[Start of Attachment]
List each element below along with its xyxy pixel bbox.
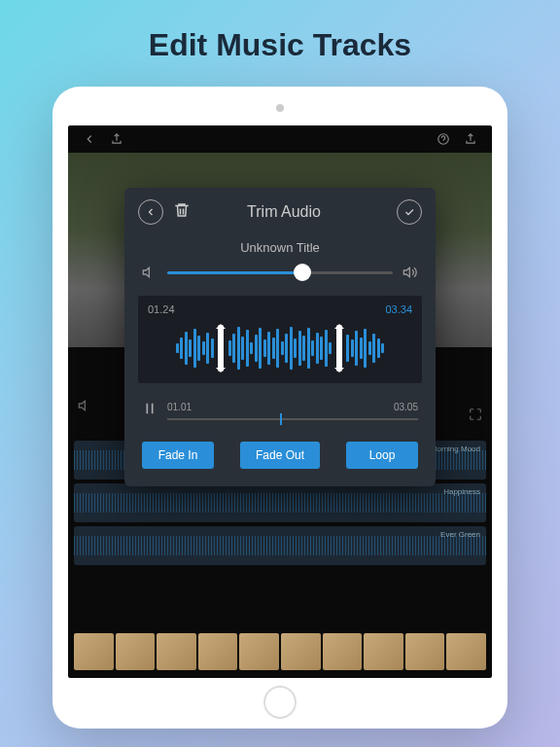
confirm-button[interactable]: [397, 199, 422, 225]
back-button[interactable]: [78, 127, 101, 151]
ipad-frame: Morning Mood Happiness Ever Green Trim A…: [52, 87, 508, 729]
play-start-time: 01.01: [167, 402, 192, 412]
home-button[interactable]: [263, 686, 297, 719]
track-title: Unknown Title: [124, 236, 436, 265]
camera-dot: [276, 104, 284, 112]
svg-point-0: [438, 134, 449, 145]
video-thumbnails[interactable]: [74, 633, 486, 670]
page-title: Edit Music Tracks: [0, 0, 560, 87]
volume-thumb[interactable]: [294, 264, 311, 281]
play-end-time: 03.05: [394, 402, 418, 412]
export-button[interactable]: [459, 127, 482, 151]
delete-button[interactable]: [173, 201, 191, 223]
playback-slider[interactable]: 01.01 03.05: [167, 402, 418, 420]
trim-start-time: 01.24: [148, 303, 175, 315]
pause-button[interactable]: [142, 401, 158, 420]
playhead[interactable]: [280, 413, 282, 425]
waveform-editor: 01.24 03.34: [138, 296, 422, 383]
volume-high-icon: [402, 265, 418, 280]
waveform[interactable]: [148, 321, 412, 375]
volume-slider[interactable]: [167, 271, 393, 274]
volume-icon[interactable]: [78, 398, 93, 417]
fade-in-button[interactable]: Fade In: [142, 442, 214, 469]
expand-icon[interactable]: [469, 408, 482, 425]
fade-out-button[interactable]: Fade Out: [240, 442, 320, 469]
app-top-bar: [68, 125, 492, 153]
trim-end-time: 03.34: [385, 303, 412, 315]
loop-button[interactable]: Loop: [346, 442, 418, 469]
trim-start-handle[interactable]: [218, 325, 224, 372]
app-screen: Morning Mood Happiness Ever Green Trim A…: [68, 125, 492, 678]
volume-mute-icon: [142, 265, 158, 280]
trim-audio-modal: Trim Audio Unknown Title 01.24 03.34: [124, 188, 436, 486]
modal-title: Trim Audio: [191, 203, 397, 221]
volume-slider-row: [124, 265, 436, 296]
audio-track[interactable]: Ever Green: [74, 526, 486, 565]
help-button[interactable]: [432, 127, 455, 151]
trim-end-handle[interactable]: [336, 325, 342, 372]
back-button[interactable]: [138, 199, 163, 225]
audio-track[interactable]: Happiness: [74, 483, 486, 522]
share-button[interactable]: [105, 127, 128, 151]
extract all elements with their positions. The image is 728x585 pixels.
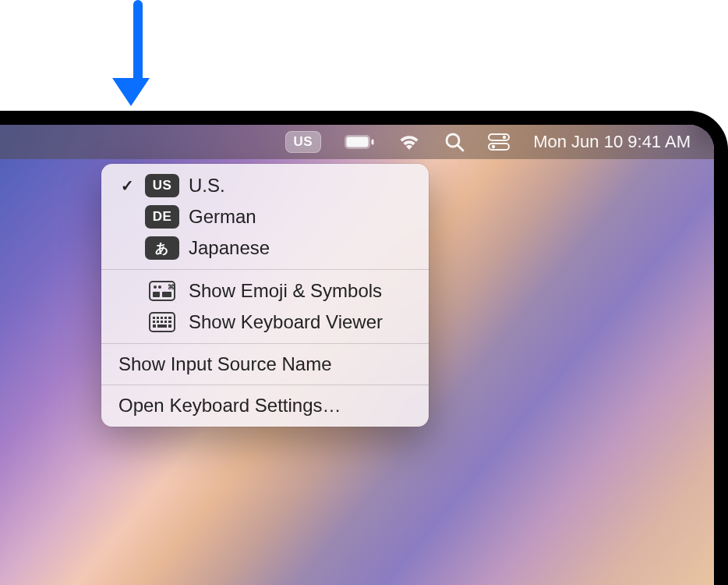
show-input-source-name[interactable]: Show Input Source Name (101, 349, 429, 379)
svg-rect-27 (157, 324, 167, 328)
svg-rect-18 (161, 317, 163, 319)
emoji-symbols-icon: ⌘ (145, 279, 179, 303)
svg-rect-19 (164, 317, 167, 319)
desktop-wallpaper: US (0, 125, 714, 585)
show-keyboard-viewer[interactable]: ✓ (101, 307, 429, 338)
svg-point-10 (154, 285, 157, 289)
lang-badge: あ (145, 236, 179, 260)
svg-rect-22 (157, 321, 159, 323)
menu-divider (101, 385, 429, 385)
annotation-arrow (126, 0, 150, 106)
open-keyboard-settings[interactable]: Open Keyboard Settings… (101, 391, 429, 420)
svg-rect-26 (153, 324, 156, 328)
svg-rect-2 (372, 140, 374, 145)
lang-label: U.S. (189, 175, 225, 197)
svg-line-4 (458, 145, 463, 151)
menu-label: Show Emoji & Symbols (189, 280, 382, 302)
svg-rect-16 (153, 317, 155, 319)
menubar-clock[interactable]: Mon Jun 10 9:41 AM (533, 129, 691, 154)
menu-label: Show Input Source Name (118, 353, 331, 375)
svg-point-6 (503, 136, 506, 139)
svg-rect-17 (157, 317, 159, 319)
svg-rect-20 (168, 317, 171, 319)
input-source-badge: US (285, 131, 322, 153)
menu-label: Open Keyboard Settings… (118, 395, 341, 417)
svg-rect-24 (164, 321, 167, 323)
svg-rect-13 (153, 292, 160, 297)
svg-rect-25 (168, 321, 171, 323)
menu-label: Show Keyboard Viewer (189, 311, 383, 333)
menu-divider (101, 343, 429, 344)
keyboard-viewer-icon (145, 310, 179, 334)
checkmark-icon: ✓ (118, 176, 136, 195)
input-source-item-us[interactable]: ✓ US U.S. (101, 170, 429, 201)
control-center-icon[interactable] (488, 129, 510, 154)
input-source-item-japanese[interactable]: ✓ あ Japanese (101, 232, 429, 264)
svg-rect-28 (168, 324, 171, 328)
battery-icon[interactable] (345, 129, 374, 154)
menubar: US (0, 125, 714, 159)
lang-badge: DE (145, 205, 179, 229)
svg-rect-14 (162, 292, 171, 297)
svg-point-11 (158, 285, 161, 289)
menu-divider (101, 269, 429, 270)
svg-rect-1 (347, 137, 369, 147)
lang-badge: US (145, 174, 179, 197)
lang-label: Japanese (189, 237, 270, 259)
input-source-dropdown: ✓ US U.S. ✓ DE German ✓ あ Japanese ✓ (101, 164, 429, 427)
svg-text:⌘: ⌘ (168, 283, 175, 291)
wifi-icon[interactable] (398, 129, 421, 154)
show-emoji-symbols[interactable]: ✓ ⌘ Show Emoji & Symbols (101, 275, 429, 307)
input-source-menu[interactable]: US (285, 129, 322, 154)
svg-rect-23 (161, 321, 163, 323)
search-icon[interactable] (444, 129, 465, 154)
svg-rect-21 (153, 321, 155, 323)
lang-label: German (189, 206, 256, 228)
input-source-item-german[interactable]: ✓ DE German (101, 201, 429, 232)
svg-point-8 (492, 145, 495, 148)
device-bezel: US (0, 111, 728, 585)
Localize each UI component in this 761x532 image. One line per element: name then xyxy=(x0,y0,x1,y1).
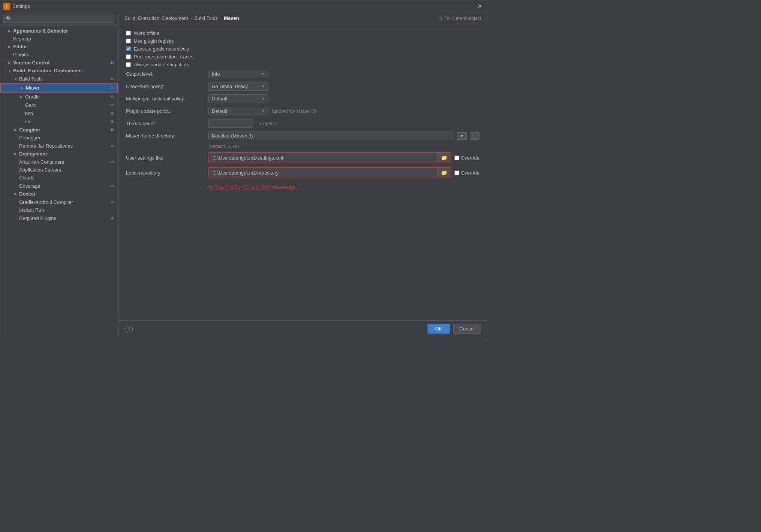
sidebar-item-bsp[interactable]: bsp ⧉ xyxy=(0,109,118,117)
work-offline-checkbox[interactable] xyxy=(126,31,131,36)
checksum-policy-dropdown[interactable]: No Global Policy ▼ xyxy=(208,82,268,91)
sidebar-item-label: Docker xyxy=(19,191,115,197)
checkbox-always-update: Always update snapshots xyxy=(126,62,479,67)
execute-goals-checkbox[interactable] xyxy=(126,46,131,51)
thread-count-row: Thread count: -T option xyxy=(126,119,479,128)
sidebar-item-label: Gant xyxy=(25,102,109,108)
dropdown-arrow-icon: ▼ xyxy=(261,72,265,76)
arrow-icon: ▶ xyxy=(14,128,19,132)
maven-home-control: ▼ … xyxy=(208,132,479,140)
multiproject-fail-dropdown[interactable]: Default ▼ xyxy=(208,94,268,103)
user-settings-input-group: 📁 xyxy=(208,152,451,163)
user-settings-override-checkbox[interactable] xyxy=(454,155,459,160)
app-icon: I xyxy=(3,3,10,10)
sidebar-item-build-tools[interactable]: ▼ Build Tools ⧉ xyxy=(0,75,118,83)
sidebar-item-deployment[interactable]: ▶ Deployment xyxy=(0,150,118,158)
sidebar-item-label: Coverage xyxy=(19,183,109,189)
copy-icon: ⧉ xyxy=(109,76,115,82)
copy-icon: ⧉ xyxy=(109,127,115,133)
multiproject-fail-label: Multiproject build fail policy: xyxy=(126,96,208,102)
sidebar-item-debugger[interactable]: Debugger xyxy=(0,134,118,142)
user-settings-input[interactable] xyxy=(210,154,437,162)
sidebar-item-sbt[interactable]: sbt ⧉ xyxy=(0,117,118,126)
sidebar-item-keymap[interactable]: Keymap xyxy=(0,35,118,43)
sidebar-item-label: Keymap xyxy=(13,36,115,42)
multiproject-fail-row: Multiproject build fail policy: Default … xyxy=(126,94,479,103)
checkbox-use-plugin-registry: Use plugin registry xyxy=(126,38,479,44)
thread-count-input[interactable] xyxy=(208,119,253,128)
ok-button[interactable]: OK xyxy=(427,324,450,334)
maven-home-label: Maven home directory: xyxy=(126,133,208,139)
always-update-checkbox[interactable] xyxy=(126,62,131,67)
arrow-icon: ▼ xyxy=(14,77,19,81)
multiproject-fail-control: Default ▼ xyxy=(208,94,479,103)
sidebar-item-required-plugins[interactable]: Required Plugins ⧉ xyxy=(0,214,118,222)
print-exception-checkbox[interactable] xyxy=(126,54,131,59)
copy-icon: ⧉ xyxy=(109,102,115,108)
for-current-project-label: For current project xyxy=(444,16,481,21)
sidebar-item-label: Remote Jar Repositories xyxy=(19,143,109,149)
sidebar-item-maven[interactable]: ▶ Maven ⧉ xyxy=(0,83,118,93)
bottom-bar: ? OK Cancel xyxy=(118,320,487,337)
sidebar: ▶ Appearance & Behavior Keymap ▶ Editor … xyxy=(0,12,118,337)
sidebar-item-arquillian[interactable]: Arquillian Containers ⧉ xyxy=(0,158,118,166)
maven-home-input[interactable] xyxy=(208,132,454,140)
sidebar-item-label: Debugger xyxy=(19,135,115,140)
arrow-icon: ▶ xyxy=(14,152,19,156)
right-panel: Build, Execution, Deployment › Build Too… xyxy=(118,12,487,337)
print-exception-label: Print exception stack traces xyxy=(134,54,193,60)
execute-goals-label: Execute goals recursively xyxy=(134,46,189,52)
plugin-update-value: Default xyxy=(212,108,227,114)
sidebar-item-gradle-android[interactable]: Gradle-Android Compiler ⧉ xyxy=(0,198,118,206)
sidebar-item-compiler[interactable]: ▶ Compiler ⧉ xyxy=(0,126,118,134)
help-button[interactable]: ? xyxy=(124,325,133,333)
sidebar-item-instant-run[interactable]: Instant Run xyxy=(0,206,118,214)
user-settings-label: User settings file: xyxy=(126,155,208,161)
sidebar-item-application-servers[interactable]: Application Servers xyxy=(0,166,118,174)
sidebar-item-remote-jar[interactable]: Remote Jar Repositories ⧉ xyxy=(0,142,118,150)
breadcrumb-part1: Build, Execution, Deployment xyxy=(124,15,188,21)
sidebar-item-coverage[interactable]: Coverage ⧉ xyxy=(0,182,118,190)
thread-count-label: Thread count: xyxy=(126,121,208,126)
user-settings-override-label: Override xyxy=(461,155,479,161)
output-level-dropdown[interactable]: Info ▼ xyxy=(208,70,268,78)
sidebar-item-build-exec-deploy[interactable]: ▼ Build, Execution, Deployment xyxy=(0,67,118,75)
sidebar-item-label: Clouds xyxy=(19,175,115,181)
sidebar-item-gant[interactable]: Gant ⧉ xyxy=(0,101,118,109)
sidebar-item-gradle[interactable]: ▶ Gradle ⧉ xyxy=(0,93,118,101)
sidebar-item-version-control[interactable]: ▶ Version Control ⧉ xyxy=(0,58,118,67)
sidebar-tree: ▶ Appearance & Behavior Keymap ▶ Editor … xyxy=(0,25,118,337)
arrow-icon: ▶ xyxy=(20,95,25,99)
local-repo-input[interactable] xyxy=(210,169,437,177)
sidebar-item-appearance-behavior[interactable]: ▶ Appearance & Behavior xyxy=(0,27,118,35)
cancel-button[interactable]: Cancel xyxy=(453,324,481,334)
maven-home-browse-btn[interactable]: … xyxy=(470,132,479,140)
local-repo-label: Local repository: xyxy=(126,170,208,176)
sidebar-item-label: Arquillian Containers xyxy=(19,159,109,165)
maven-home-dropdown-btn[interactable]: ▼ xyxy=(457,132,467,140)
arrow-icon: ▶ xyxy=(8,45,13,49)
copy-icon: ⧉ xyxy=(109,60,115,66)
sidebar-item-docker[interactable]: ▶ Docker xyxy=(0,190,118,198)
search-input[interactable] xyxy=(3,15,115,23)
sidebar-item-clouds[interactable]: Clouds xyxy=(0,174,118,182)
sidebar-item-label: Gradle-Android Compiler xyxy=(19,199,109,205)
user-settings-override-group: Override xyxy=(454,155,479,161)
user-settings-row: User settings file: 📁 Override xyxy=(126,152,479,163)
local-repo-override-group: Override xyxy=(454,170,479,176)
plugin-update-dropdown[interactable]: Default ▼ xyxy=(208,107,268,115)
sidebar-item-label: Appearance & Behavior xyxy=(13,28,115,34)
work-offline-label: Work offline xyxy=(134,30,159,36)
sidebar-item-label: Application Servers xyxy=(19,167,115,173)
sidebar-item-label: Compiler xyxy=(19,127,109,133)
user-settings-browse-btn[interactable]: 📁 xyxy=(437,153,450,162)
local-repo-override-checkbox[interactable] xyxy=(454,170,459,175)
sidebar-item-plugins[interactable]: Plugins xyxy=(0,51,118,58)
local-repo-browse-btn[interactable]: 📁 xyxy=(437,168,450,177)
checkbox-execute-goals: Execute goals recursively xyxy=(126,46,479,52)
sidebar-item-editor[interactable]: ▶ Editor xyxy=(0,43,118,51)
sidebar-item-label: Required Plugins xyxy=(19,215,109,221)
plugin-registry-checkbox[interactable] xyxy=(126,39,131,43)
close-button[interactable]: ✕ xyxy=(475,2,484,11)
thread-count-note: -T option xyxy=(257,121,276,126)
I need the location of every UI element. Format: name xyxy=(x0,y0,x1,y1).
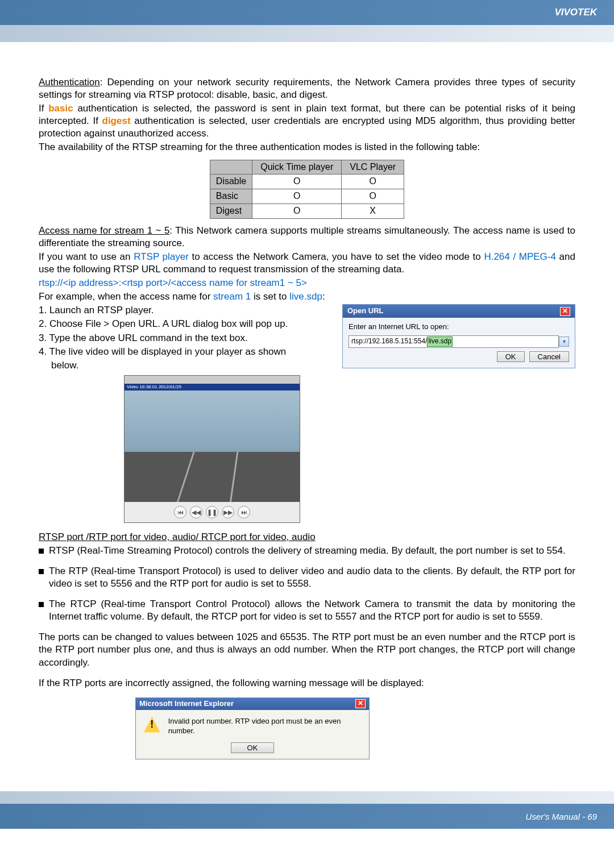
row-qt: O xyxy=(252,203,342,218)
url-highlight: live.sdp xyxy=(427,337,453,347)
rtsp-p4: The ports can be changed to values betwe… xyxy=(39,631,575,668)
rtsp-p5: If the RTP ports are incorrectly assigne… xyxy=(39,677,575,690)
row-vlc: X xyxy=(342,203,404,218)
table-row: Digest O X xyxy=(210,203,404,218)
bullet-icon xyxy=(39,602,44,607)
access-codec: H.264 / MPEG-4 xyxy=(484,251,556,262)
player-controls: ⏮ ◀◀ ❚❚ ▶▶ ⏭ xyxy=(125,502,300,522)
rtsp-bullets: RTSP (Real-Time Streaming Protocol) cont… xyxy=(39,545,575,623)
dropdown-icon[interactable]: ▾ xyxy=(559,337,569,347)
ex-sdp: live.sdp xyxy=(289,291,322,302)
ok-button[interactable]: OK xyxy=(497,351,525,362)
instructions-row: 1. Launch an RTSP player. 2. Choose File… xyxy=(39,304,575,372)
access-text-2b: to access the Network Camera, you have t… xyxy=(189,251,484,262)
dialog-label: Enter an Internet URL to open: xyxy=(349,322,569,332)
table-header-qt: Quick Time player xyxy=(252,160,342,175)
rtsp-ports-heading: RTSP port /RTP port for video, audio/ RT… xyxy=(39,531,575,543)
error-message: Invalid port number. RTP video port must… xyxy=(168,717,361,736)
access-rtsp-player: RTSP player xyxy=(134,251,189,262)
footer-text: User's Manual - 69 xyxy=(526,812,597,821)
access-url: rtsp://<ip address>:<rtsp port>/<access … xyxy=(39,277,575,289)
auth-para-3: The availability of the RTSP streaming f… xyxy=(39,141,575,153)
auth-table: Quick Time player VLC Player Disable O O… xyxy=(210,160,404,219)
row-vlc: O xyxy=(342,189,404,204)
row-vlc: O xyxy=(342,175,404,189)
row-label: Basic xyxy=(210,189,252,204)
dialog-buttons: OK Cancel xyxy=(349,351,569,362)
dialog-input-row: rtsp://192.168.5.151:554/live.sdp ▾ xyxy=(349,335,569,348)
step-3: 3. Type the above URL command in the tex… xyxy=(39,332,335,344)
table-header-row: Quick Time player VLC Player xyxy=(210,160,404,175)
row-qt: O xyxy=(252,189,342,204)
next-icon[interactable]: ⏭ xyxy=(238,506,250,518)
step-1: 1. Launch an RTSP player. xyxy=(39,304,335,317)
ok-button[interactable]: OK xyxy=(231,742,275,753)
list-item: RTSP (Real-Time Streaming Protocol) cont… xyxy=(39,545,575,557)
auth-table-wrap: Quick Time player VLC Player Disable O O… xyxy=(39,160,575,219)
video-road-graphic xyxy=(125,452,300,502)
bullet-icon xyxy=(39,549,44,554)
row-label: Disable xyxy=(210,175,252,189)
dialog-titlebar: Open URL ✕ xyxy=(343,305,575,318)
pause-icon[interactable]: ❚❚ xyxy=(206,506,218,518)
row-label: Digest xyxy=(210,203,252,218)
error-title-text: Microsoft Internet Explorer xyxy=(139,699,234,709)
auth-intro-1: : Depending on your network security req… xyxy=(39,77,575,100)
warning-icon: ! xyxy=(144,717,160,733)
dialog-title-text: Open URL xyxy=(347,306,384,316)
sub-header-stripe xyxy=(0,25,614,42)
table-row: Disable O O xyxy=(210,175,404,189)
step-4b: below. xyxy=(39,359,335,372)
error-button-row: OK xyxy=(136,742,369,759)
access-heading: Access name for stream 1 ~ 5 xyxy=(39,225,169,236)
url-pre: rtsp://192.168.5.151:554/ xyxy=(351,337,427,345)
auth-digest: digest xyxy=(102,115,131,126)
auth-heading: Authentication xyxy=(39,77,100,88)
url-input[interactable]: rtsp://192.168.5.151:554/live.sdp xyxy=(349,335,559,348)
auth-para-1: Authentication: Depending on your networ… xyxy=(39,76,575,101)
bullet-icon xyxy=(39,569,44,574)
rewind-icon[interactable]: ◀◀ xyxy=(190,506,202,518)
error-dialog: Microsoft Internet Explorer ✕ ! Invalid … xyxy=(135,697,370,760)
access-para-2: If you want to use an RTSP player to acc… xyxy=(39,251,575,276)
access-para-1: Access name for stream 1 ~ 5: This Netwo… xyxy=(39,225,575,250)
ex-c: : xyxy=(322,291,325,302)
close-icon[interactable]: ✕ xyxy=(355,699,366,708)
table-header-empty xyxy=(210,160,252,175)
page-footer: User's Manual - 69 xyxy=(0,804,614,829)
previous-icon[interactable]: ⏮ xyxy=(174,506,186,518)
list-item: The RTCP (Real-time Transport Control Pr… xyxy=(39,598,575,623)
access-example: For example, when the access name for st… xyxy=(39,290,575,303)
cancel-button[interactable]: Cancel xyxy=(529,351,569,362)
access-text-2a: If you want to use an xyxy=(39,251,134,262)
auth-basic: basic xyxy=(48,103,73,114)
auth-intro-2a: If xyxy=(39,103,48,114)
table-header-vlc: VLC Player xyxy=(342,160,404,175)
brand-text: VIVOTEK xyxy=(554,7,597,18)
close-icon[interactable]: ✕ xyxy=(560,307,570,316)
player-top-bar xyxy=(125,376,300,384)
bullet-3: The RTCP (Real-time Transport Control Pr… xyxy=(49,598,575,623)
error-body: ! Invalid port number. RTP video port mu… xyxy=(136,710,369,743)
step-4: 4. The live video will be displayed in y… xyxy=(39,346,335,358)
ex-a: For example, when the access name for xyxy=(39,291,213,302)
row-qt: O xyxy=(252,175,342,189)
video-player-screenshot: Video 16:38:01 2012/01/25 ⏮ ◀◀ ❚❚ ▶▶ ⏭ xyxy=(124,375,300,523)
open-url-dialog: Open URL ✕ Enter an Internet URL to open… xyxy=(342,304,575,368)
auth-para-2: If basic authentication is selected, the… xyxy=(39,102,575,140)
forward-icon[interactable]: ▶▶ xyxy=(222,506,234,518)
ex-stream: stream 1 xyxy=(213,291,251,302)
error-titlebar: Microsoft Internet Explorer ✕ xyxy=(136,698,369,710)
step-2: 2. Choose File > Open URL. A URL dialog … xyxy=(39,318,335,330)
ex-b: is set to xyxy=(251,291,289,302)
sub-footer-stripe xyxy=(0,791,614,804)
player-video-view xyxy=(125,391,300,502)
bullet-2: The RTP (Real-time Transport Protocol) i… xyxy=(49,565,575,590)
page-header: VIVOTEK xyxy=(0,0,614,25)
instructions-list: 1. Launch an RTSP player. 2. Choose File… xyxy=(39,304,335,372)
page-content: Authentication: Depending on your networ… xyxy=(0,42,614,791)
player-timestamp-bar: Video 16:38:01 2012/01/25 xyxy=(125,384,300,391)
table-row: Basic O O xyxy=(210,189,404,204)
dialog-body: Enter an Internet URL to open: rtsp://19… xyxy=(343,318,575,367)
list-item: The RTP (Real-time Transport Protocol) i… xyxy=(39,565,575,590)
[End of Attachment]
» **Work request**:
What lines in the records contain the word "German"? Return each one.

» **Completed exercise**:
input-source-dropdown: ✓ US U.S. ✓ DE German ✓ あ Japanese ✓ (101, 164, 429, 427)
lang-label: German (189, 206, 256, 228)
input-source-item-german[interactable]: ✓ DE German (101, 201, 429, 232)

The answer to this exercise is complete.